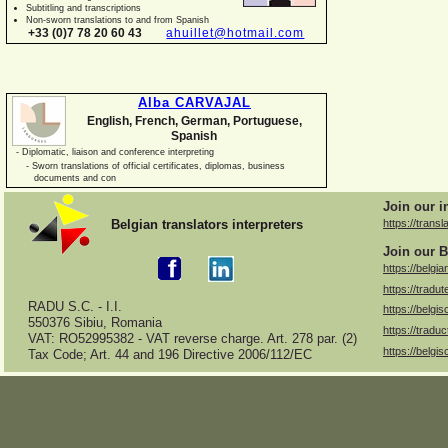
Subtitling and transcriptions
Non-
sworn translations to and from Spanish
+33 (0)7 78 20 60 43
ahuillet@hotmail.com
Alba CARVAJAL
English, French, German, Portuguese,
Spanish
-
Diplomatic, liaison and conference interpreting
-
Sworn translations of official certificates, diplomas, business
documents and con
Join our i
Belgian translators interpreters
https://transl
Join our B
https://belgia
https://tradut
RADU S.C. -
I.I.
https://belgis
550376 Sibiu, Romania
https://traduc
VAT: RO52995382 -
VAT reverse charge. Art. 278 par. (2)
https://belgis
Tax Code; Art. 44 and 196 Directive 2006/112/EC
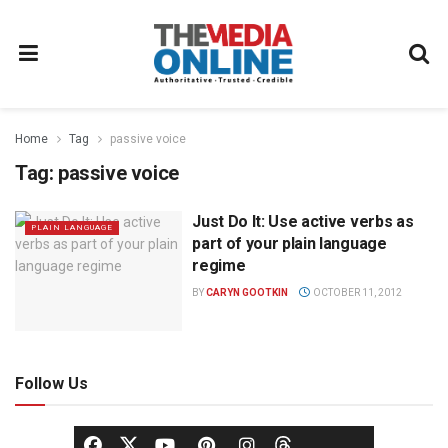
Home
Tag
passive voice
Tag:
passive voice
Just Do It: Use active verbs as
PLAIN LANGUAGE
part of your plain language
regime
BY
CARYN GOOTKIN
OCTOBER 11, 2012
Follow Us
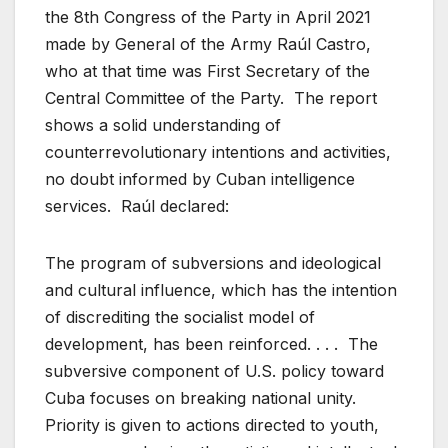
the 8th Congress of the Party in April 2021
made by General of the Army Raúl Castro,
who at that time was First Secretary of the
Central Committee of the Party. The report
shows a solid understanding of
counterrevolutionary intentions and activities,
no doubt informed by Cuban intelligence
services. Raúl declared:
The program of subversions and ideological
and cultural influence, which has the intention
of discrediting the socialist model of
development, has been reinforced. . . . The
subversive component of U.S. policy toward
Cuba focuses on breaking national unity.
Priority is given to actions directed to youth,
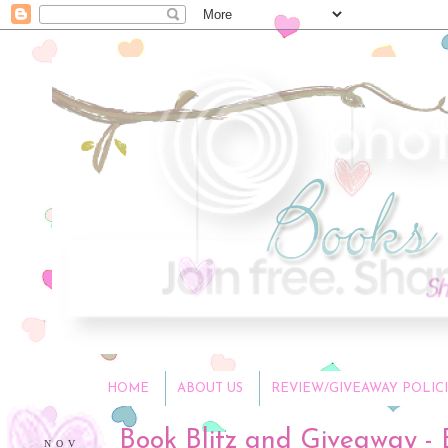
HOME
ABOUT US
REVIEW/GIVEAWAY POLICI
Book Blitz and Giveaway -
NOV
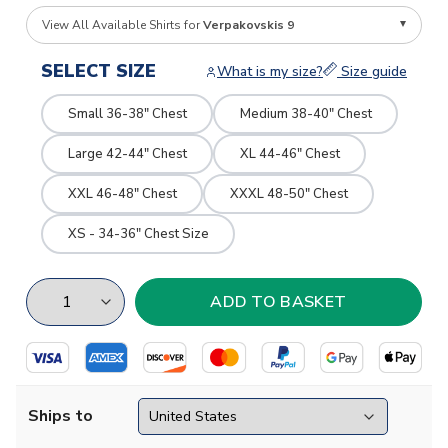
View All Available Shirts for
Verpakovskis 9
SELECT SIZE
What is my size?
Size guide
Small 36-38" Chest
Medium 38-40" Chest
Large 42-44" Chest
XL 44-46" Chest
XXL 46-48" Chest
XXXL 48-50" Chest
XS - 34-36" Chest Size
Ships to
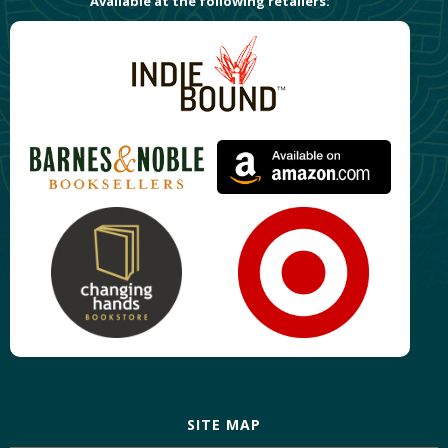
Available at the following retailers:
SITE MAP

§ WHAT IS NEEDED
Check each line above for the string "Raúl", then copy the ones that have it.

§ THE ANSWER
made by General of the Army Raúl Castro,
services. Raúl declared:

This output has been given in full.